Note: if these links don’t work copy and paste them into your browser.

Tag line: 1 forest peace deal, Christine Milne, Terry Edwards, Vica Bailey, Bob Brown, Dr Pullinger, old growth forests, high conservation value forests, The Wilderness Society, Tony Burke, Michael Hodgeman.

Tag Line 2: biofuel, logging, old growth, clearcut, clearfell, wood-chipping, world heritage, carbon sinks, forest peace deal, environmental protest

Tuesday, 8 January 2013

Saints and Sustainability

Shortly before Christmas I gave a public lecture at the Cathedral on environmental values, deep ecology, creation care and sustainability. The talk considers where the notion of inherent or intrinsic value comes from, how it has played out in Western Civilisation, and where we are positioned currently.

The lecture is too long to repeat the whole text but the text, video and audio can be found here:


Click on the link or paste into your web browser.

Following is some introductory text from the talk, and some key Bible passages for reference.


I am a Christian environmentalist, and until recently a Green voter. While I am now in the season of family life I was at the pointy end of the environmental struggle in Tasmania for much of the 1990’s.  It was such a strange experience that I wrote a book about that and other things.  It’s called Finding Home.  It looks like this, and you can purchase a copy through Fullers, the Hobart Bookshop, Amazon, or Barnes&Noble.
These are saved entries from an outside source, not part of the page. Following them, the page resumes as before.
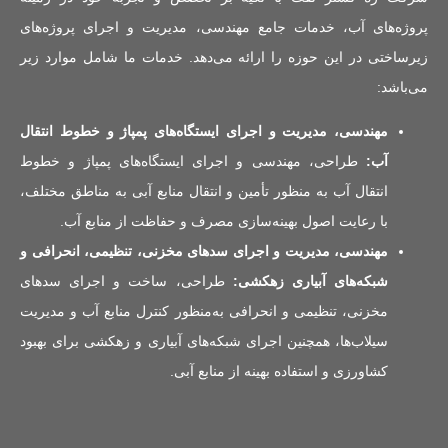
پروژه‌های آب، خدمات جامع مهندسی، مدیریت و اجرای پروژه‌های
زیرساختی در این حوزه را ارائه می‌دهد. خدمات ما شامل موارد زیر
می‌باشد:
مهندسی، مدیریت و اجرای ایستگاه‌های پمپاژ و خطوط انتقال
آب:
طراحی، مهندسی و اجرای ایستگاه‌های پمپاژ و خطوط
انتقال آب به منظور تأمین و انتقال منابع آبی به مناطق مختلف،
با رعایت اصول بهینه‌سازی مصرف و حفاظت از منابع آب.
مهندسی، مدیریت و اجرای سدهای مخزنی، تنظیمی، انحرافی و
شبکه‌های آبیاری زهکشی:
طراحی، ساخت و اجرای سدهای
مخزنی، تنظیمی و انحرافی به‌منظور کنترل منابع آب و مدیریت
سیلاب‌ها، همچنین اجرای شبکه‌های آبیاری و زهکشی برای بهبود
کشاورزی و استفاده بهینه از منابع آبی.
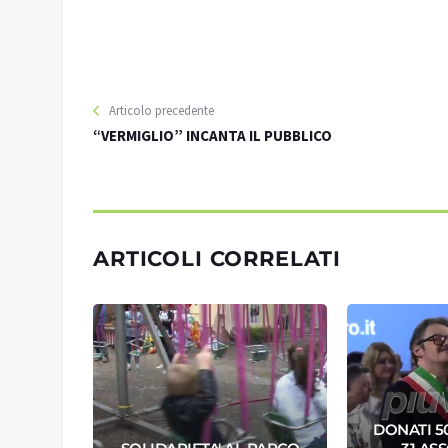
Articolo precedente
“VERMIGLIO” INCANTA IL PUBBLICO
ARTICOLI CORRELATI
DONATI 5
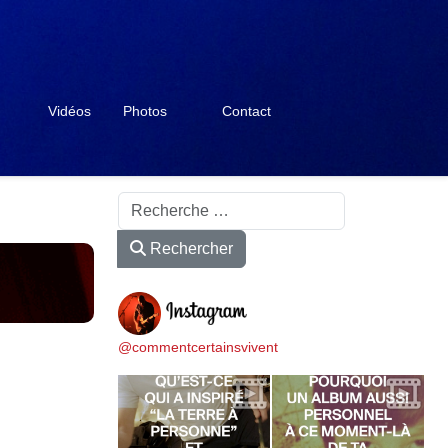
Vidéos
Photos
Contact
Rechercher
Rechercher
@commentcertainsvivent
What made the experience strange was that I lived in two camps, one evangelical and one environmentalist. 

I found most Christians, at least the evangelicals I encountered, were hostile to the environmental movement.  It was seen as a distraction from saving souls at best and idolatry and nature worship at worst.  Civil disobedience was frowned upon or seen as rebellion and therefore sinful - a sign perhaps of being socially maladjusted.

For their part many if not most environmentalists were hostile to Christianity – certainly the evangelical brand that I came from.  In short, Christianity was blamed for modernity which was seen as the cause of our over exploitation of the earth.  More importantly perhaps, Christianity was blamed for a set of values that places man at the centre and ascribes value to nature only to the extent that it can be exploited for human use.  In other words, Christianity denies any intrinsic value in nature.  This, it is claimed, has led to unrestrained exploitation of the natural world and the current ecological crisis.
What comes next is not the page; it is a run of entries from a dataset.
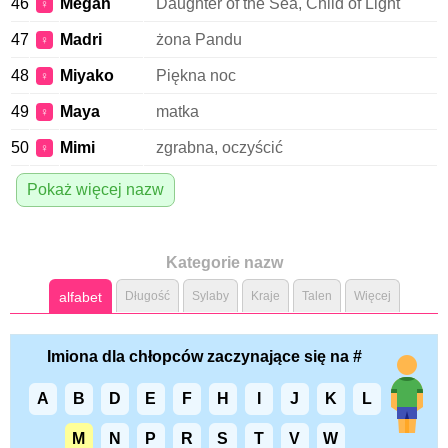
46
Megan
Daughter of the Sea, Child of Light
♀
47
Madri
żona Pandu
♀
48
Miyako
Piękna noc
♀
49
Maya
matka
♀
50
Mimi
zgrabna, oczyścić
♀
Pokaż więcej nazw
Kategorie nazw
alfabet
Długość
Sylaby
Kraje
Talen
Więcej
Imiona dla chłopców zaczynające się na #
A
B
D
E
F
H
I
J
K
L
M
N
P
R
S
T
V
W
Now I could cite a bunch of proof texts to argue for a Biblical environmental ethic, but I am going to take that as a given.  I want to examine the above critiques from the point of view of where value comes from, and look at how the notion of inherent value has and continues to change the world…..

Some Bible Passages:

Genesis chapters 1 and 2 – God declares all creation as good before humans come on the scene.

Genesis chapter 9 verses 9-17 – Post flood God makes a covenant with all creation.
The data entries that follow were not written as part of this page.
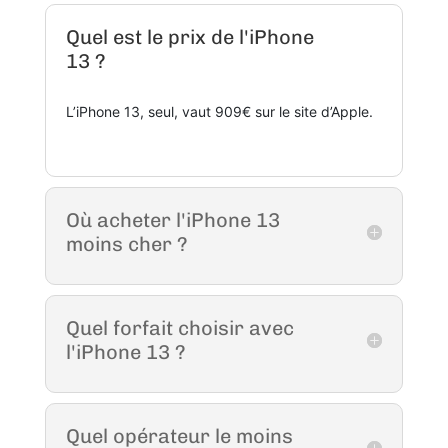
Quel est le prix de l'iPhone
13 ?
L’iPhone 13, seul, vaut 909€ sur le site d’Apple.
Où acheter l'iPhone 13
moins cher ?
Quel forfait choisir avec
l'iPhone 13 ?
Quel opérateur le moins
Job – There are numerous passages in which God boasts about creation

Exodus chapter 23 verses 10-12 – Gleanings were left for the poor and for the wild animals. Every seventh year the land was to lie fallow, and all beasts of burden must rest on the seventh day of the week.

Leviticus chapter 25 verses 4-7 – repeats the command to leave the land fallow every seventh year. “You may eat what the land yields during its Sabbath…for your livestock also, and for the wild animals in your land all its yield shall be for food.”

Romans chapter 1 verse 20 – “Ever since the creation of the world His eternal power and divine nature, invisible though they are, have been understood and seen through the things he has made…”

Revelation chapter 11 verse 18 – “The nations raged but your wrath has come, and the time for judging the dead, for rewarding your servants, the prophets and the saints and all who fear your name, both small and great, and for destroying those who destroy the earth.”